◆ Data extracts

========================================

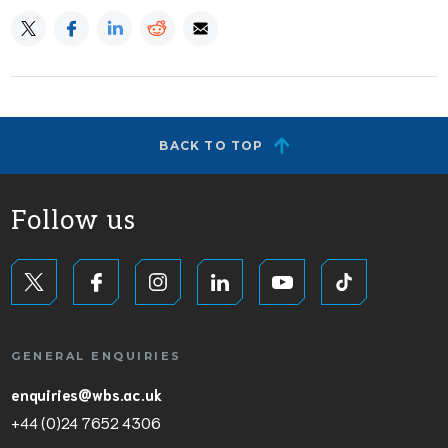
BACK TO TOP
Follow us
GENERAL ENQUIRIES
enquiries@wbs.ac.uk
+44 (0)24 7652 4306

========================================

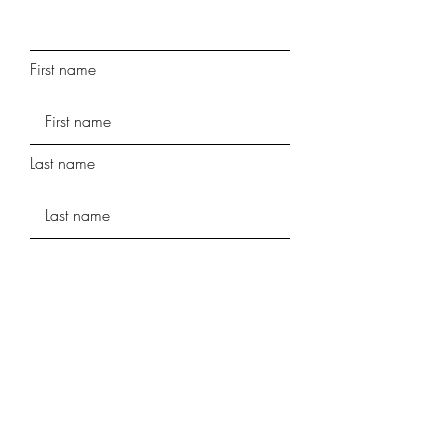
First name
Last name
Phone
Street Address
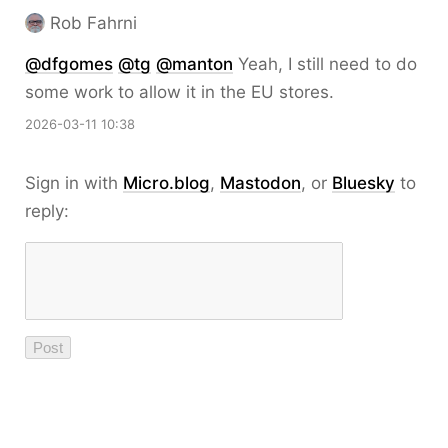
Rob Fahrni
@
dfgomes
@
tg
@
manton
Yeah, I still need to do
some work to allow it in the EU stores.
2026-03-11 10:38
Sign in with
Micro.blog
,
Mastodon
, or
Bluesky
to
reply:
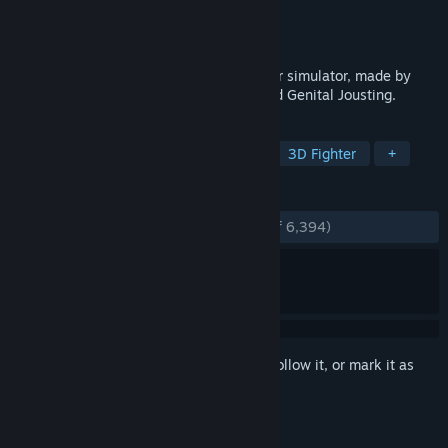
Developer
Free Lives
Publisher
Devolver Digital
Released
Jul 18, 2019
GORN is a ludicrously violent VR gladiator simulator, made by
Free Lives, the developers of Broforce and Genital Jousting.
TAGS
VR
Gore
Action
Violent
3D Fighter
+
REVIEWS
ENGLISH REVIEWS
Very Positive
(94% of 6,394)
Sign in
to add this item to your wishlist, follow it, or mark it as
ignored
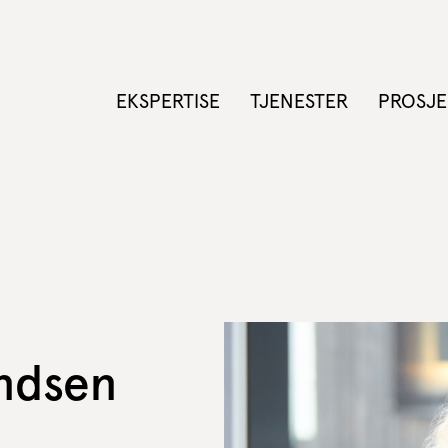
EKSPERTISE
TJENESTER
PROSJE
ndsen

========================================

◆ Assignment
Copy out each line of the data above, exactly, if it lies between the line holding "BACK TO TOP" and the line holding "(0)24 7652 4306", inclusive; copy no other line.

◆ Solution
BACK TO TOP
Follow us
GENERAL ENQUIRIES
enquiries@wbs.ac.uk
+44 (0)24 7652 4306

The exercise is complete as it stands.